◆ Prompt: Please write out the entire listing below exactly, excluding its pictures.

◆ Task inputs:
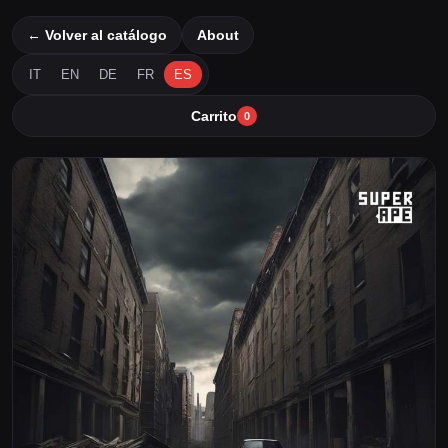
← Volver al catálogo
About
IT
EN
DE
FR
ES
Carrito
0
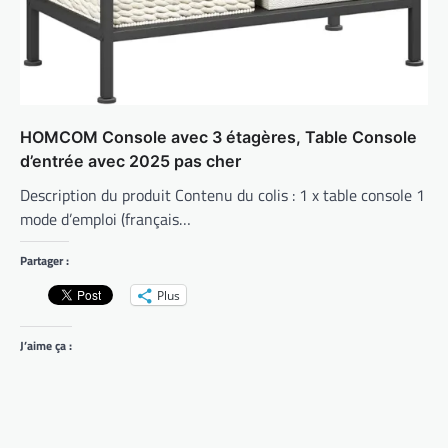
HOMCOM Console avec 3 étagères, Table Console
d’entrée avec 2025 pas cher
Description du produit Contenu du colis : 1 x table console 1
mode d’emploi (français…
Partager :
Plus
J’aime ça :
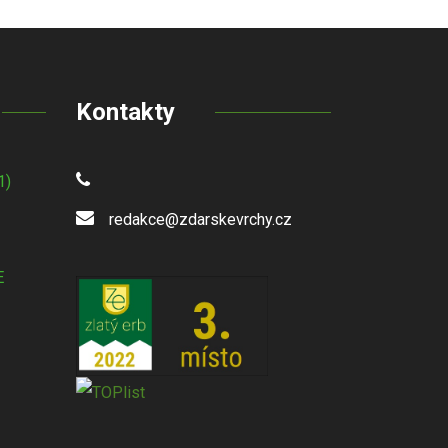
Kontakty
1)
redakce@zdarskevrchy.cz
E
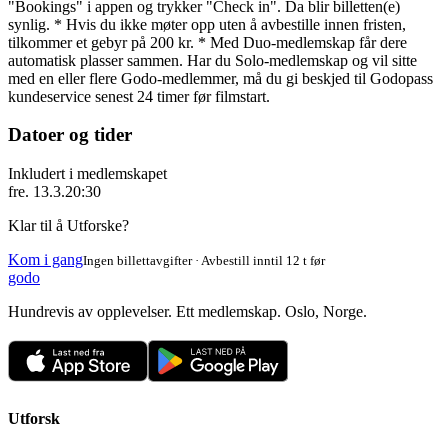
"Bookings" i appen og trykker "Check in". Da blir billetten(e)
synlig. * Hvis du ikke møter opp uten å avbestille innen fristen,
tilkommer et gebyr på 200 kr. * Med Duo-medlemskap får dere
automatisk plasser sammen. Har du Solo-medlemskap og vil sitte
med en eller flere Godo-medlemmer, må du gi beskjed til Godopass
kundeservice senest 24 timer før filmstart.
Datoer og tider
Inkludert i medlemskapet
fre. 13.3.
20:30
Klar til å Utforske?
Kom i gang
Ingen billettavgifter · Avbestill inntil 12 t før
godo
Hundrevis av opplevelser. Ett medlemskap. Oslo, Norge.
Utforsk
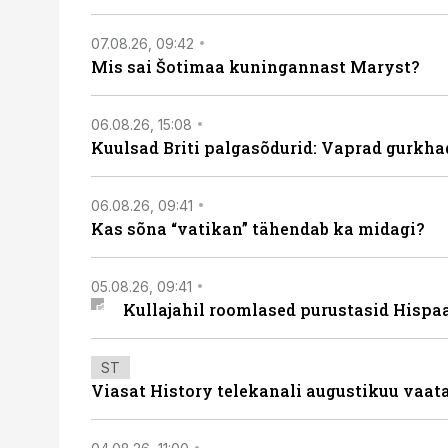
07.08.26, 09:42
Mis sai Šotimaa kuningannast Maryst?
06.08.26, 15:08
Kuulsad Briti palgasõdurid: Vaprad gurkhad
06.08.26, 09:41
Kas sõna “vatikan” tähendab ka midagi?
05.08.26, 09:41
Kullajahil roomlased purustasid Hispa
ST
Viasat History telekanali augustikuu vaa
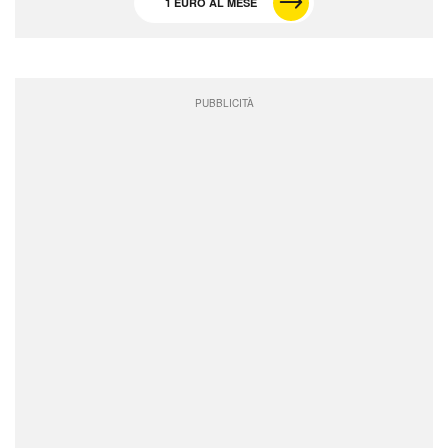
1 EURO AL MESE
PUBBLICITÀ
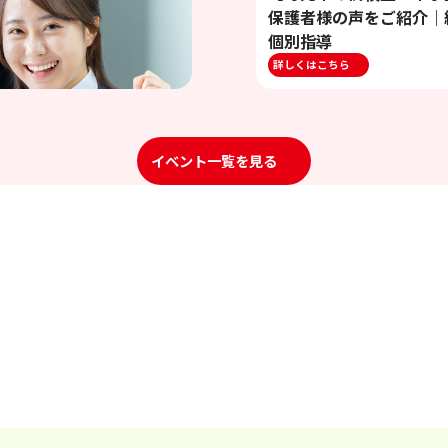
保護者様の声をご紹介｜
個別指導
詳しくはこちら
イベント一覧を見る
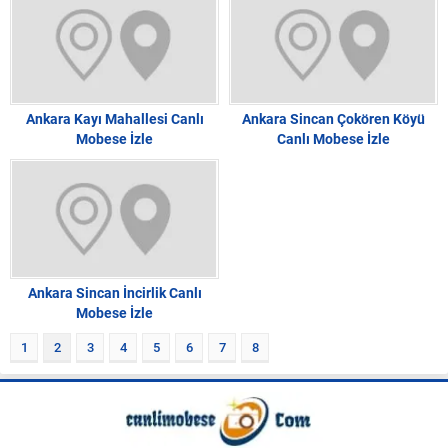
Ankara Kayı Mahallesi Canlı
Ankara Sincan Çokören Köyü
Mobese İzle
Canlı Mobese İzle
Ankara Sincan İncirlik Canlı
Mobese İzle
1
2
3
4
5
6
7
8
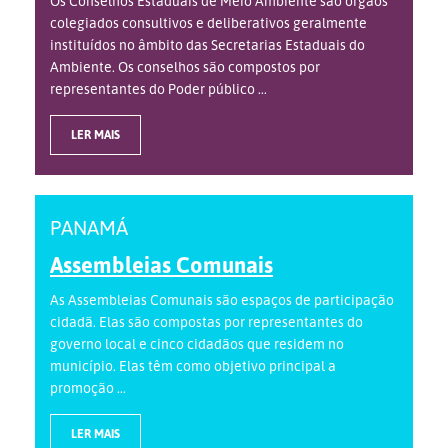
Os Conselhos Estaduais de Meio Ambiente são órgãos
colegiados consultivos e deliberativos geralmente
instituídos no âmbito das Secretarias Estaduais do
Ambiente. Os conselhos são compostos por
representantes do Poder público ...
LER MAIS
PANAMÁ
Assembleias Comunais
As Assembleias Comunais são espaços de participação
cidadã. Elas são compostas por representantes do
governo local e cinco cidadãos que residem no
município. Elas têm como objetivo principal a
promoção ...
LER MAIS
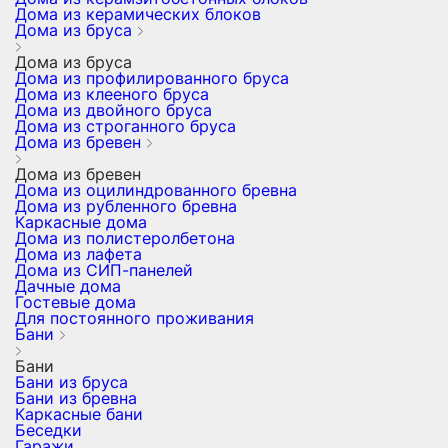
Дома из керамических блоков
Дома из бруса
Дома из бруса
Дома из профилированного бруса
Дома из клееного бруса
Дома из двойного бруса
Дома из строганного бруса
Дома из бревен
Дома из бревен
Дома из оцилиндрованного бревна
Дома из рубленного бревна
Каркасные дома
Дома из полистеролбетона
Дома из лафета
Дома из СИП-панелей
Дачные дома
Гостевые дома
Для постоянного проживания
Бани
Бани
Бани из бруса
Бани из бревна
Каркасные бани
Беседки
Гаражи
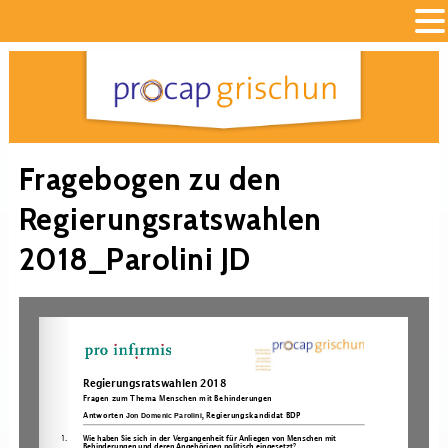
Fragebogen zu den
Regierungsratswahlen
2018_Parolini JD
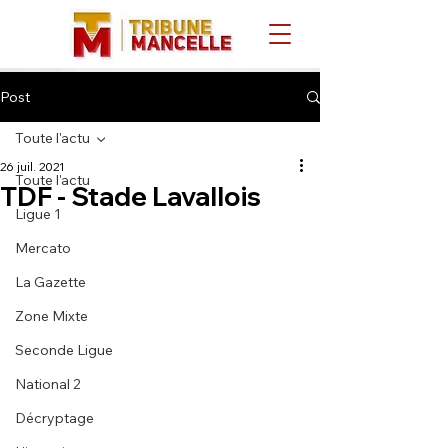
Post
Toute l'actu
26 juil. 2021
Toute l'actu
TDF - Stade Lavallois
Ligue 1
Mercato
La Gazette
Zone Mixte
Seconde Ligue
National 2
Décryptage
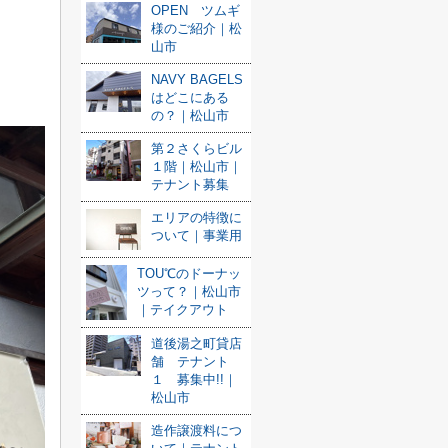
OPEN ツムギ
様のご紹介｜松
山市
NAVY BAGELS
はどこにある
の？｜松山市
第２さくらビル
１階｜松山市｜
テナント募集
エリアの特徴に
ついて｜事業用
TOU℃のドーナッ
ツって？｜松山市
｜テイクアウト
道後湯之町貸店
舗 テナント
１ 募集中!!｜
松山市
造作譲渡料につ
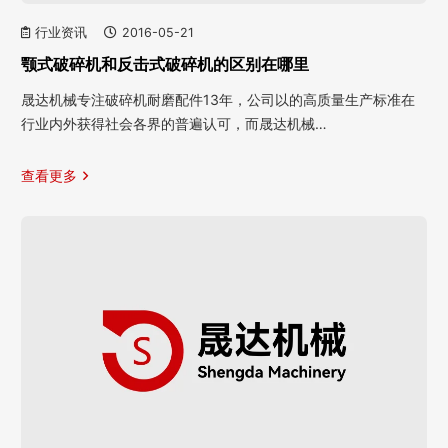
行业资讯
2016-05-21
颚式破碎机和反击式破碎机的区别在哪里
晟达机械专注破碎机耐磨配件13年，公司以的高质量生产标准在
行业内外获得社会各界的普遍认可，而晟达机械…
查看更多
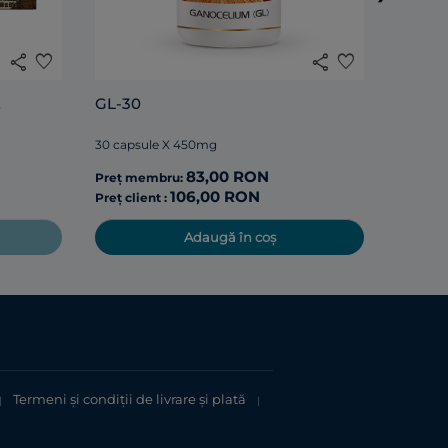
share
favorite
share
favorite
Preț m
E
GL-30
Preț cli
30 capsule X 450mg
83,00 RON
Preț membru:
106,00 RON
Preț client :
Adaugă în coș
Termeni şi condiții de livrare și plată
|
|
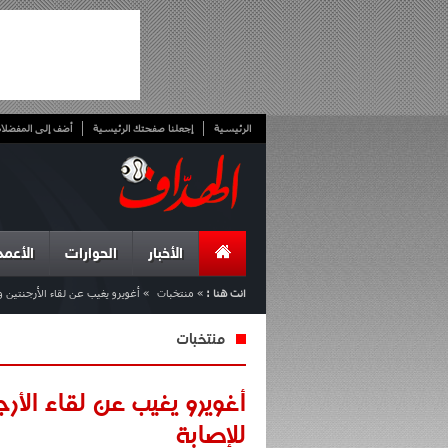
الرئيسية
إجعلنا صفحتك الرئيسية
أضف إلى المفضلا
الأخبار
الحوارات
الأعمد
انت هنا :
»
منتخبات
»
أغويرو يغيب عن لقاء الأرجنتين و
منتخبات
أغويرو يغيب عن لقاء الأر
للإصابة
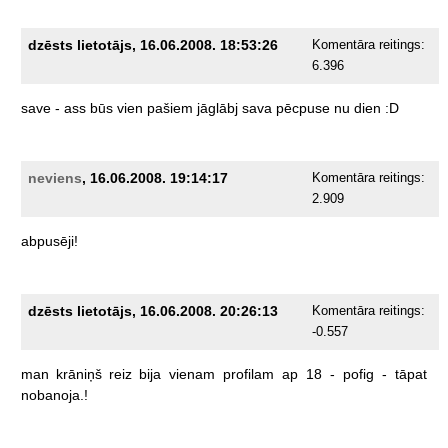
dzēsts lietotājs, 16.06.2008. 18:53:26
Komentāra reitings:
6.396
save
-
ass
būs
vien
pašiem
jāglābj
sava
pēcpuse
nu
dien
:D
neviens
, 16.06.2008. 19:14:17
Komentāra reitings:
2.909
abpusēji!
dzēsts lietotājs, 16.06.2008. 20:26:13
Komentāra reitings:
-0.557
man
krāniņš
reiz
bija
vienam
profilam
ap
18
-
pofig
-
tāpat
nobanoja.!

◆ Task output:
← Volver al catálogo
About
IT
EN
DE
FR
ES
Carrito
0
HOMCOM Console avec 3 étagères, Table Console
d’entrée avec 2025 pas cher
Description du produit Contenu du colis : 1 x table console 1
mode d’emploi (français…
Partager :
Plus
J’aime ça :
Kontakty
1)
redakce@zdarskevrchy.cz
E
"Bookings" i appen og trykker "Check in". Da blir billetten(e)
synlig. * Hvis du ikke møter opp uten å avbestille innen fristen,
tilkommer et gebyr på 200 kr. * Med Duo-medlemskap får dere
automatisk plasser sammen. Har du Solo-medlemskap og vil sitte
med en eller flere Godo-medlemmer, må du gi beskjed til Godopass
kundeservice senest 24 timer før filmstart.
Datoer og tider
Inkludert i medlemskapet
fre. 13.3.
20:30
Klar til å Utforske?
Kom i gang
Ingen billettavgifter · Avbestill inntil 12 t før
godo
Hundrevis av opplevelser. Ett medlemskap. Oslo, Norge.
Utforsk
07.08.26, 09:42
Mis sai Šotimaa kuningannast Maryst?
06.08.26, 15:08
Kuulsad Briti palgasõdurid: Vaprad gurkhad
06.08.26, 09:41
Kas sõna “vatikan” tähendab ka midagi?
05.08.26, 09:41
Kullajahil roomlased purustasid Hispa
ST
Viasat History telekanali augustikuu vaa
1 EURO AL MESE
PUBBLICITÀ
保護者様の声をご紹介｜
個別指導
詳しくはこちら
イベント一覧を見る
Ankara Kayı Mahallesi Canlı
Ankara Sincan Çokören Köyü
Mobese İzle
Canlı Mobese İzle
Ankara Sincan İncirlik Canlı
Mobese İzle
1
2
3
4
5
6
7
8
Os Conselhos Estaduais de Meio Ambiente são órgãos
colegiados consultivos e deliberativos geralmente
instituídos no âmbito das Secretarias Estaduais do
Ambiente. Os conselhos são compostos por
representantes do Poder público ...
LER MAIS
PANAMÁ
Assembleias Comunais
As Assembleias Comunais são espaços de participação
cidadã. Elas são compostas por representantes do
governo local e cinco cidadãos que residem no
município. Elas têm como objetivo principal a
promoção ...
LER MAIS
Дома из керамических блоков
Дома из бруса
Дома из бруса
Дома из профилированного бруса
Дома из клееного бруса
Дома из двойного бруса
Дома из строганного бруса
Дома из бревен
Дома из бревен
Дома из оцилиндрованного бревна
Дома из рубленного бревна
Каркасные дома
Дома из полистеролбетона
Дома из лафета
Дома из СИП-панелей
Дачные дома
Гостевые дома
Для постоянного проживания
Бани
Бани
Бани из бруса
Бани из бревна
Каркасные бани
Беседки
Гаражи
Fragebogen zu den
Regierungsratswahlen
2018_Parolini JD
Post
Toute l'actu
26 juil. 2021
Toute l'actu
TDF - Stade Lavallois
Ligue 1
Mercato
La Gazette
Zone Mixte
Seconde Ligue
National 2
Décryptage
OPEN ツムギ
様のご紹介｜松
山市
NAVY BAGELS
はどこにある
の？｜松山市
第２さくらビル
１階｜松山市｜
テナント募集
エリアの特徴に
ついて｜事業用
TOU℃のドーナッ
ツって？｜松山市
｜テイクアウト
道後湯之町貸店
舗 テナント
１ 募集中!!｜
松山市
造作譲渡料につ
行业资讯
2016-05-21
颚式破碎机和反击式破碎机的区别在哪里
晟达机械专注破碎机耐磨配件13年，公司以的高质量生产标准在
行业内外获得社会各界的普遍认可，而晟达机械…
查看更多
share
favorite
share
favorite
Preț m
E
GL-30
Preț cli
30 capsule X 450mg
83,00 RON
Preț membru:
106,00 RON
Preț client :
Adaugă în coș
Termeni şi condiții de livrare și plată
|
|
الرئيسية
إجعلنا صفحتك الرئيسية
أضف إلى المفضلا
الأخبار
الحوارات
الأعمد
انت هنا :
»
منتخبات
»
أغويرو يغيب عن لقاء الأرجنتين و
منتخبات
أغويرو يغيب عن لقاء الأر
للإصابة
dzēsts lietotājs, 16.06.2008. 18:53:26
Komentāra reitings:
6.396
save
-
ass
būs
vien
pašiem
jāglābj
sava
pēcpuse
nu
dien
:D
neviens
, 16.06.2008. 19:14:17
Komentāra reitings:
2.909
abpusēji!
dzēsts lietotājs, 16.06.2008. 20:26:13
Komentāra reitings:
-0.557
man
krāniņš
reiz
bija
vienam
profilam
ap
18
-
pofig
-
tāpat
nobanoja.!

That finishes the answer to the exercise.